Slashdot is powered by your submissions, so send in your scoop

 



Forgot your password?
typodupeerror
×
Data Storage Hardware

Disk Failure Rates More Myth Than Metric 283

Lucas123 writes "Using mean time between failure rates suggest that disks can last from 1 million to 1.5 million hours, or 114 to 170 years, but study after study shows that those metrics are inaccurate for determining hard drive life. One study found that some disk drive replacement rates were greater than one in 10. This is nearly 15 times what vendors claim, and all of these studies show failure rates grow steadily with the age of the hardware. One former EMC employee turned consultant said, 'I don't think [disk array manufacturers are] going to be forthright with giving people that data because it would reduce the opportunity for them to add value by 'interpreting' the numbers.'"
This discussion has been archived. No new comments can be posted.

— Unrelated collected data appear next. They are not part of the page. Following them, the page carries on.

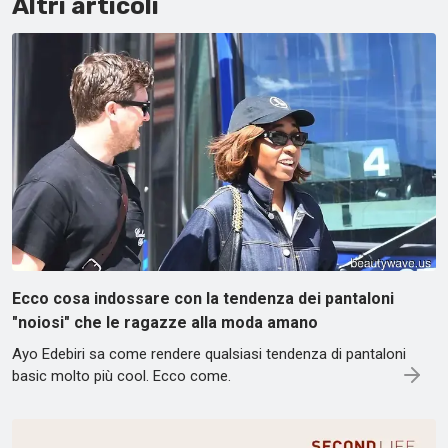
Altri articoli
Ecco cosa indossare con la tendenza dei pantaloni
"noiosi" che le ragazze alla moda amano
Ayo Edebiri sa come rendere qualsiasi tendenza di pantaloni
basic molto più cool. Ecco come.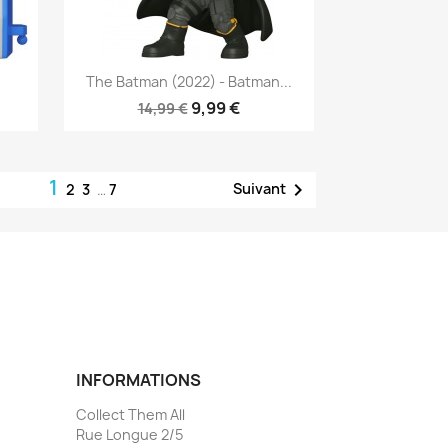
Aperçu rapide

The Batman (2022) - Batman...
9,99 €
14,99 €
1

Suivant
2
3
…
7
INFORMATIONS
Collect Them All
Rue Longue 2/5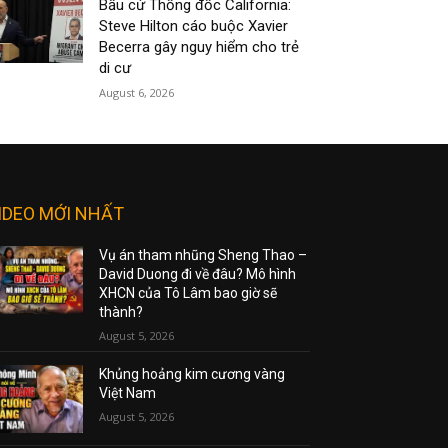
Bầu cử Thống đốc California:
Steve Hilton cáo buộc Xavier
Becerra gây nguy hiểm cho trẻ
di cư
August 6, 2026
IDEO MỚI NHẤT
Vụ án tham nhũng Sheng Thao –
David Duong đi về đâu? Mô hình
XHCN của Tô Lâm bao giờ sẽ
thành?
August 5, 2026
Khủng hoảng kim cương vàng
Việt Nam
August 5, 2026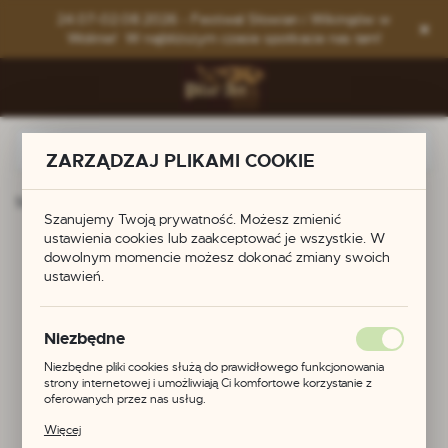
Przejdź do menu.
Przejdź do wyszukiwarki.
Przejdź do treści.
24.07-02.08.2026 - Festiwal Słowian i Wikingów w
Wolinie! W najbliższym czasie spotkacie nas tam!
ZARZĄDZAJ PLIKAMI COOKIE
Strona główna
Produkty
Krzesła
Szanujemy Twoją prywatność. Możesz zmienić
ustawienia cookies lub zaakceptować je wszystkie. W
Krzesła
dowolnym momencie możesz dokonać zmiany swoich
ustawień.
Niezbędne
Niezbędne pliki cookies służą do prawidłowego funkcjonowania
strony internetowej i umożliwiają Ci komfortowe korzystanie z
oferowanych przez nas usług.
Pliki cookies odpowiadają na podejmowane przez Ciebie działania w
Więcej
celu m.in. dostosowania Twoich ustawień preferencji prywatności,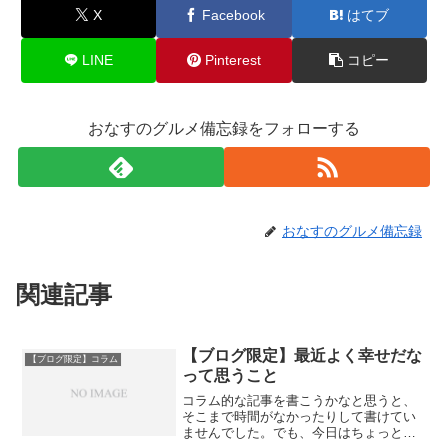
X
Facebook
はてブ
LINE
Pinterest
コピー
おなすのグルメ備忘録をフォローする
おなすのグルメ備忘録
関連記事
【ブログ限定】最近よく幸せだな
【ブログ限定】コラム
って思うこと
コラム的な記事を書こうかなと思うと、
そこまで時間がなかったりして書けてい
ませんでした。でも、今日はちょっと気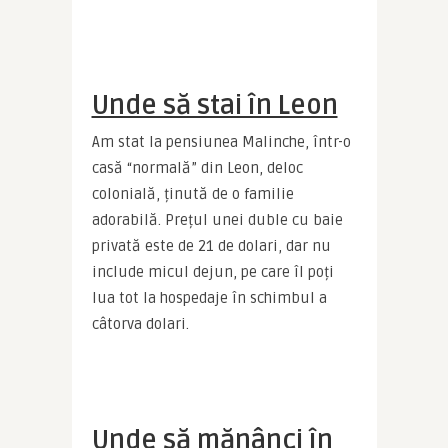
Unde să stai în Leon
Am stat la pensiunea Malinche, într-o 
casă “normală” din Leon, deloc 
colonială, ținută de o familie 
adorabilă. Prețul unei duble cu baie 
privată este de 21 de dolari, dar nu 
include micul dejun, pe care îl poți 
lua tot la hospedaje în schimbul a 
câtorva dolari.
Unde să mănânci în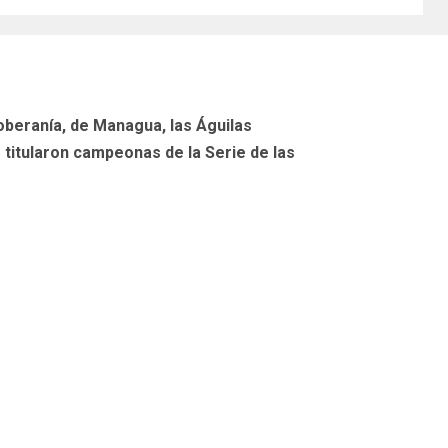
Soberanía, de Managua, las Águilas
titularon campeonas de la Serie de las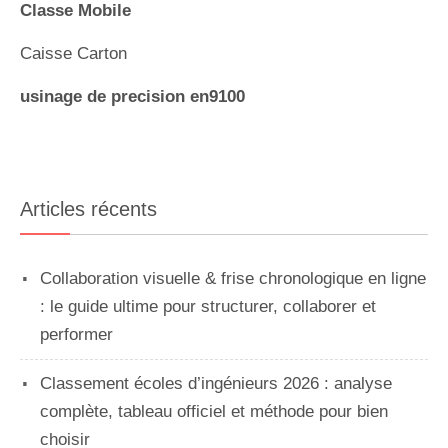
Classe Mobile
Caisse Carton
usinage de precision en9100
Articles récents
Collaboration visuelle & frise chronologique en ligne
: le guide ultime pour structurer, collaborer et
performer
Classement écoles d’ingénieurs 2026 : analyse
complète, tableau officiel et méthode pour bien
choisir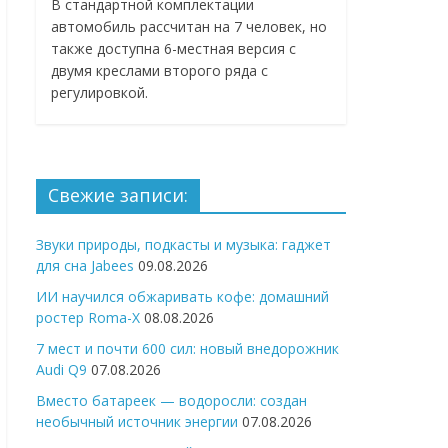
В стандартной комплектации
автомобиль рассчитан на 7 человек, но
также доступна 6-местная версия с
двумя креслами второго ряда с
регулировкой.
Свежие записи:
Звуки природы, подкасты и музыка: гаджет
для сна Jabees
09.08.2026
ИИ научился обжаривать кофе: домашний
ростер Roma-X
08.08.2026
7 мест и почти 600 сил: новый внедорожник
Audi Q9
07.08.2026
Вместо батареек — водоросли: создан
необычный источник энергии
07.08.2026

Disk Failure Rates More Myth Than Metric

Comments Filter:
  • by **loki969** ( 880141 ) on Saturday April 05, 2008 @03:35PM (#22974538)
    ...those that make backups and those that never had a hard drive fail.
  • by dpbsmith ( 263124 ) on Saturday April 05, 2008 @03:38PM (#22974554) Homepage
    If everyone knows how much a disk drive costs, and nobody can find out how long a disk drive really will last, there is no way the marketplace can reward the vendors of durable and reliable products.

    The inevitable result is a race to the bottom. Buyers will reason they might was well buy cheap, because they at least know they're saving money, rather then paying for quality and likely not getting it.
  • by Raineer ( 1002750 ) on Saturday April 05, 2008 @03:44PM (#22974590)
    I see it the other way... Once I start taking backups my HDD's never fail, it's when I forget that they crash.
  • by Anonymous Coward on Saturday April 05, 2008 @03:44PM (#22974594)
    Drive failures are actually fairly common, but usually the failures are due to cooling issues. Given that most PCs aren't really set up to ensure decent hard drive cooling, it is probable that the failure ratings are inflated due to operation outside of the expected operational parameters (which are probably not conservative enough for real usage). In my opinion, if you have more than a single hard drive closely stacked in your case you should have some sort of hard drive fan.
  • warranties (Score:5, Insightful)

    by qw0ntum ( 831414 ) on Saturday April 05, 2008 @03:45PM (#22974602) Journal
    The best metric is probably going to be the length of warranty the manufacturer offers. They have financial incentive to find out the REAL mean time until failure in calculating the warranty.
  • What MTBF is for. (Score:5, Insightful)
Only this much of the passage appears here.